The intent is to exclude contractors’ head office staff from defined cost and keep them part of the tendered fee percentage. However, this creates an incentive for the contractor to put people in the ‘Working Areas’ even if that is not the best place for them.

Defining people cost components

In NEC3 ECC, the allowable people costs are defined in the SCC as the cost of

  • people who are directly employed by the Contractor and whose normal place of working is within the Working Areas and,
  • people who are directly employed by the Contractor and whose normal place of working is not within the Working Areas but who are working in the Working Areas’.

The second bullet was extended in the 2017 NEC4 ECC to add: ‘proportionate to the time they spend working in the Working Areas’.

Contractors also can recover the defined cost of ‘Charges’ incurred in the ‘Working Areas’. According to NEC3 ECC SCC component 41, these are payments for the provision and use in the ‘Working Areas’ of water, gas and electricity, to which NEC4 ECC added telephone and internet costs (SCC component 51).

Clause 15.1 in NEC3 ECC and 16.3 in NEC4 ECC allow contractors to ask after award for more ‘Working Areas’. Project managers can ‘not accept’ this without causing a compensation event if the proposed additional areas are not necessary for providing the works or are used for work not in the contract.

However, none of the above provisions really deal with the modern issue of staff increasingly working from home.
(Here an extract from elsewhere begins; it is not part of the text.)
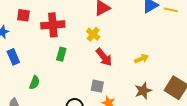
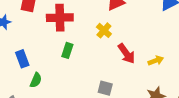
blue rectangle: (13, 57) -> (22, 59), moved
red arrow: (104, 57) -> (126, 54), moved

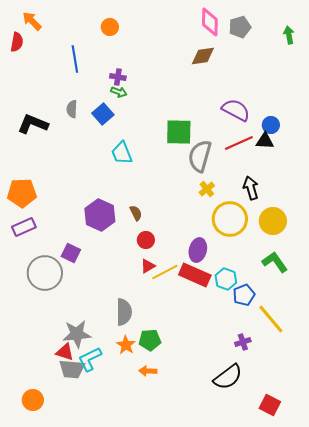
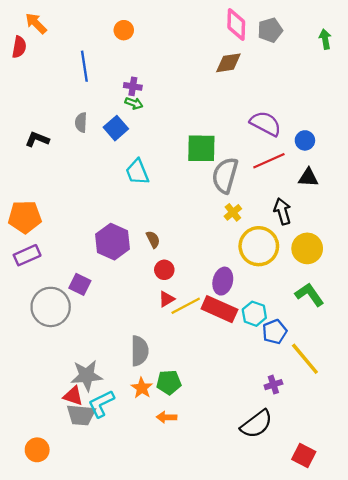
black L-shape: (33, 124) -> (37, 139), size x0.7
black triangle: (265, 141) -> (308, 178), moved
If the homes of everyone working on a project were allowed to be ‘Working Areas’, clients could end up paying towards the water, gas, electricity, telephone and internet bills of every home worker, which is not really a practical option.

NEC4 January 2023 amendments

In the January 2023 amendments to NEC4 ECC, a new bullet point was added to SCC component 1 stating that people cost includes ‘the people listed in Contract Data who are employed by the Contractor, whose normal place of working is not within the Working Areas and who are working outside of the Working Areas other than on manufacture and fabrication and design.’ A new paragraph also states, ‘If the Project Manager agrees, additional people may be assessed as if they were listed in the Contract Data.’

The contract data section headed ‘Data for the Schedule of Cost Components’ was also amended to relate to this by adding ‘The people listed in Contract Data who are employed by the Contractor, whose normal place of working is not within the Working Areas and who are working outside of the Working Areas other than on manufacture and fabrication and design are [category of person] [work]’.

NEC users can therefore now set out the categories of people and work of people not working within the ‘Working Areas’ (and not working on manufacture, fabrication and design) that the client is happy to pay at defined cost, rather than forcing bidders to include them in the fee percentage. This entry is in the contract data and pointed to from the SCC.

Other entries in the contract data part two call for the rates for certain types of staff. For those, even though the table is completed by bidders, it is normal for clients to set out the types of staff for which they want a rate to allow comparable bids. In the same way, it is normal for clients to specify the jobs for which they want to see a named ‘key person’.

Clearly the new entries in the contract data are changing what people bidders have to include in their fee percentages. Although the categories of people and work have been included in contract data part two, if the client wants to ensure that bids (fee percentages) are comparable, it will clearly have to complete those entries rather than leave it up to the bidders.

While this change was mainly designed to cover working from home, it also allows clients to resolve the issue of contractors unnecessarily loading people into the ‘Working Areas’, as described above. For example, if the client is happy to pay for say quantity surveyors and planners, whether or not they are in the ‘Working Areas’, these ‘categories of person’ can simply be included in the new entries in the contract data.